Liposuction is a common method used to eliminate unwanted fat by surgically inserting a tube into the area of concern and virtually sucking the fat out of it. While this does work, the treatment itself is invasive and involves 2 – 4 weeks of post surgical downtime in which you are unable to engage in your typical everyday activities.

Fortunately, medical technology has allowed for a much less invasive alternative: Cryolipolysis.

Cryolipolysis is a non-invasive treatment for fat elimination and is derived from the Greek roots (cryo, meaning cold, lipo, meaning fat, and lysis meaning dissolution) and uses advanced freezing technology to freeze fat cells in the treated area without damaging any of the surrounding tissue or skin. During your treatment, a vacuum applicator will be placed on the area of concern, which sucks in your fat and freezes it over the course of 35 minutes. To avoid frostbite, a protective membrane is placed on the skin underneath the applicator.

Results can be seen within 1 – 2 months since your body requires some time to metabolize the now dead fat cells. Side effects are minor and may include bruising, swelling, and numbing sensations, which subside within 2 – 3 weeks. Depending on how much fat you start with, you may need anywhere from one to four sessions for your desired result.

In areas with smaller pouches of fat, such as the double chin, there is an injectable alternative to liposuction called Kybella. Kybella is an injectable solution made of deoxycholic acid, a compound naturally produced by the body in the digestive system to break down fat. As a purified version, Kybella is used in areas such as the double chin and other small pouches of fat around the body to break down and eliminate unwanted fatty tissue.
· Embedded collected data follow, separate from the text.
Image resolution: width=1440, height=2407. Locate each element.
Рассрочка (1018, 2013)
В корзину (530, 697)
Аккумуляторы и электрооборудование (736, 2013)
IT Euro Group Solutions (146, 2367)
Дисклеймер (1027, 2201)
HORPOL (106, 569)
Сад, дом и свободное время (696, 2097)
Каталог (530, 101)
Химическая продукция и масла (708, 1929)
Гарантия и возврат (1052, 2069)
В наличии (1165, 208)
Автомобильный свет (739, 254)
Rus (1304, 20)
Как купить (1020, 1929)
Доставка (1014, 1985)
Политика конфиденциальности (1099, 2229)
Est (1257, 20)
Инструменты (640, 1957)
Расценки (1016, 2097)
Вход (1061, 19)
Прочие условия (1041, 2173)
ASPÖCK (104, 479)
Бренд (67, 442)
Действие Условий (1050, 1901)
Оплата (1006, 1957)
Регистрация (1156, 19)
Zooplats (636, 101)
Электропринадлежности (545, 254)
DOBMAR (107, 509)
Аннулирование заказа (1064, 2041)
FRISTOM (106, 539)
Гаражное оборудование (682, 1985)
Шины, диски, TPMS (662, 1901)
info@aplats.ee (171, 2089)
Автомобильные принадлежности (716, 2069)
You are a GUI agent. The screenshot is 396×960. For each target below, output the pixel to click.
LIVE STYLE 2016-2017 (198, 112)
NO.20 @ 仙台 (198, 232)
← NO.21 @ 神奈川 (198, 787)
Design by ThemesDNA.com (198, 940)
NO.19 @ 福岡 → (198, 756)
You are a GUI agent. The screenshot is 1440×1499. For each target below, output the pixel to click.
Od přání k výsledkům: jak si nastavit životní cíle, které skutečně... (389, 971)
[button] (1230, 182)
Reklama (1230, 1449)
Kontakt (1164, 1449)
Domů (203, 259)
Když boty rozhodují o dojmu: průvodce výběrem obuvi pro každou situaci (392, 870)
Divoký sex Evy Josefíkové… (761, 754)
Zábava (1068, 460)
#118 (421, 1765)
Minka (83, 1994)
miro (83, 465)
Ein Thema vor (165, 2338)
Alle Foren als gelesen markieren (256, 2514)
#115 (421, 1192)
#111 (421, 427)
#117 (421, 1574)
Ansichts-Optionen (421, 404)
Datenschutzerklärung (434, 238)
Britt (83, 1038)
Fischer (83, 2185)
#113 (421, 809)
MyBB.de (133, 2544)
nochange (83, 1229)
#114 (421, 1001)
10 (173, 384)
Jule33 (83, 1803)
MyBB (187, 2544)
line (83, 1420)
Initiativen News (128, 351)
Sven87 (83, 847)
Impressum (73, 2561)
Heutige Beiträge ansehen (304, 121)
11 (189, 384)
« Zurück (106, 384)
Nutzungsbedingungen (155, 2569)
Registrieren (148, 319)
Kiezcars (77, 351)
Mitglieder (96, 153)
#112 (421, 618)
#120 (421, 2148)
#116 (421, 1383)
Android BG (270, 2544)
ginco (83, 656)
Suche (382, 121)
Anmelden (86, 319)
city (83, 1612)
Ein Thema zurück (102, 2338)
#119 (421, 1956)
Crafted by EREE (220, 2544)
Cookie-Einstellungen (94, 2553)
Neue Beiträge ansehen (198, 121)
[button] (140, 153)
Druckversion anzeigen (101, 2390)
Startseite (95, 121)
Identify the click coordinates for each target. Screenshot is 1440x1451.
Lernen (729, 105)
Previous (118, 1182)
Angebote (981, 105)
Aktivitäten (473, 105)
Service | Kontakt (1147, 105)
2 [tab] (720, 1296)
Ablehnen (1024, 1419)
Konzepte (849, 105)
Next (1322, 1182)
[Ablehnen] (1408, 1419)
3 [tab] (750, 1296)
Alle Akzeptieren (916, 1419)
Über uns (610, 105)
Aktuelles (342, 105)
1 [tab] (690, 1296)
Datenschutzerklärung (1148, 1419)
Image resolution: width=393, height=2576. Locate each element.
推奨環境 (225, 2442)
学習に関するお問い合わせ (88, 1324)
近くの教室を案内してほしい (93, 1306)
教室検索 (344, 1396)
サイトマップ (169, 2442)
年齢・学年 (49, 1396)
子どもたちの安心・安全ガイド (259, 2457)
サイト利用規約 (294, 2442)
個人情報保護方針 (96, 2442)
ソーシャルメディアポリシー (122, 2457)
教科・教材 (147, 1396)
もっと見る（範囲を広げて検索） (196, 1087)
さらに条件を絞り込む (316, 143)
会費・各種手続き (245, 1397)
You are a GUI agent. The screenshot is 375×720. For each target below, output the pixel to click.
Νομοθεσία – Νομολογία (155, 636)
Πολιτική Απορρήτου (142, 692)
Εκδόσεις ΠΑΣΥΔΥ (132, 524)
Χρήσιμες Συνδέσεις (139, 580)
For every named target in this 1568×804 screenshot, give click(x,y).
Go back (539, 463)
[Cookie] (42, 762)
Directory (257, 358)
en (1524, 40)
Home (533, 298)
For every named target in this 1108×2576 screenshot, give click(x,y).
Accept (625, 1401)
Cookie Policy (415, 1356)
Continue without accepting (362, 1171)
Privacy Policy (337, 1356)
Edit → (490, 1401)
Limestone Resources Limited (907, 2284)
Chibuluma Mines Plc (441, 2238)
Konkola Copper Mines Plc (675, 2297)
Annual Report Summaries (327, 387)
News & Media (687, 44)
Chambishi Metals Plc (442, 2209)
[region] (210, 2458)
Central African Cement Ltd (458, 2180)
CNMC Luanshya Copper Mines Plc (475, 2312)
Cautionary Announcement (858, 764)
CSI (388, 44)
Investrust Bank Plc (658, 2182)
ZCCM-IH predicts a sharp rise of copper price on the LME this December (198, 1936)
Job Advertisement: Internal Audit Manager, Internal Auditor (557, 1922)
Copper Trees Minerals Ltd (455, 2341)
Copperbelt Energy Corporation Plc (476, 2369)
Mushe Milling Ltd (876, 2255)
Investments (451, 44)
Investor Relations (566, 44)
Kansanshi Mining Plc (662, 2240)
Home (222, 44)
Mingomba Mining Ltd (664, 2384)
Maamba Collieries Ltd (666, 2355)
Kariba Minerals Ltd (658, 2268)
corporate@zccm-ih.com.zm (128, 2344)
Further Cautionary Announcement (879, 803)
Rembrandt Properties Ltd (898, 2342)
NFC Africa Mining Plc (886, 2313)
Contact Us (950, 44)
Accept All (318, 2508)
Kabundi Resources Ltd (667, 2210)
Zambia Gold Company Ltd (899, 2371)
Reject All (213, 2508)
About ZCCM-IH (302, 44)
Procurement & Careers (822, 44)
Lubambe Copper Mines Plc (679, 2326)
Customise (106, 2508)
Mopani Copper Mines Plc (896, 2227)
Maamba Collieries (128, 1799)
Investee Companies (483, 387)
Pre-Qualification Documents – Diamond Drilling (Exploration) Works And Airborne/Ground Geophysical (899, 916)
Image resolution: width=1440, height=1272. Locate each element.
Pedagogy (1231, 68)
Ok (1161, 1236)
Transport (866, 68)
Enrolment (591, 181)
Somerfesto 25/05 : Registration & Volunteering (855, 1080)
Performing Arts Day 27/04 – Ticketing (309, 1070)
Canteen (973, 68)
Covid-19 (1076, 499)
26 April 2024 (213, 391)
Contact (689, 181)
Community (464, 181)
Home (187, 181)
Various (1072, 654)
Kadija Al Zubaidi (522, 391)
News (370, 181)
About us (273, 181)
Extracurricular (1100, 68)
While this treatment is associated with a moderate degree of swelling, the side effects and risks are nowhere near the after care that comes with liposuction.

Results typically take 1 – 2 months to start showing, since your body needs some time to metabolize the dead fat cells. In addition, you may need more than just one session, depending on how much fat you have, how you respond to the treatment, and what your ultimate desired result is.

There are a lot of minimally invasive cosmetic treatments that can be used to enhance certain features and parts of your body. While some results do require surgical intervention, medical technology has opened many doors to achieve results that were once only possible using surgical methods. Most of the above mentioned treatments are safe and effective, though some of them do not leave you with permanent results. For most people, however, getting the same minimally invasive treatment every few months is preferred over the longevity and downtime that comes with plastic surgery.